WHAT THE TASK REQUIRES> Could you copy exactly the lines from the start of the records through the one containing "This fragrant Indian-inspired dish will", both included, and leave out the pictures?

(Page-level text extractions)
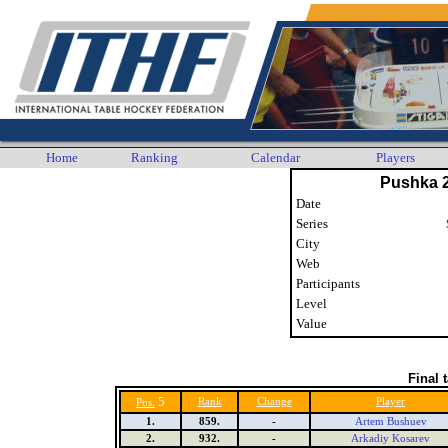
Home
Ranking
Calendar
Players
Pushka 
Date
Series
City
Web
Participants
Level
Value
Final 
5
Rank
Change
Player
Pos.
1.
859.
-
Artem Bushuev
2.
932.
-
Arkadiy Kosarev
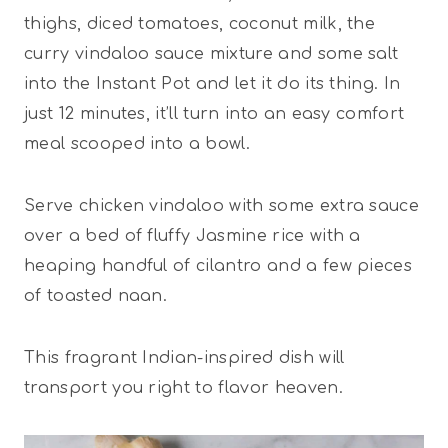
thighs, diced tomatoes, coconut milk, the
curry vindaloo sauce mixture and some salt
into the Instant Pot and let it do its thing. In
just 12 minutes, it’ll turn into an easy comfort
meal scooped into a bowl.
Serve chicken vindaloo with some extra sauce
over a bed of fluffy Jasmine rice with a
heaping handful of cilantro and a few pieces
of toasted naan.
This fragrant Indian-inspired dish will
transport you right to flavor heaven.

SOLUTION TO THIS TASK>
Home
Ranking
Calendar
Players
Pushka 
Date
Series
City
Web
Participants
Level
Value
Final 
5
Rank
Change
Player
Pos.
1.
859.
-
Artem Bushuev
2.
932.
-
Arkadiy Kosarev
thighs, diced tomatoes, coconut milk, the
curry vindaloo sauce mixture and some salt
into the Instant Pot and let it do its thing. In
just 12 minutes, it’ll turn into an easy comfort
meal scooped into a bowl.
Serve chicken vindaloo with some extra sauce
over a bed of fluffy Jasmine rice with a
heaping handful of cilantro and a few pieces
of toasted naan.
This fragrant Indian-inspired dish will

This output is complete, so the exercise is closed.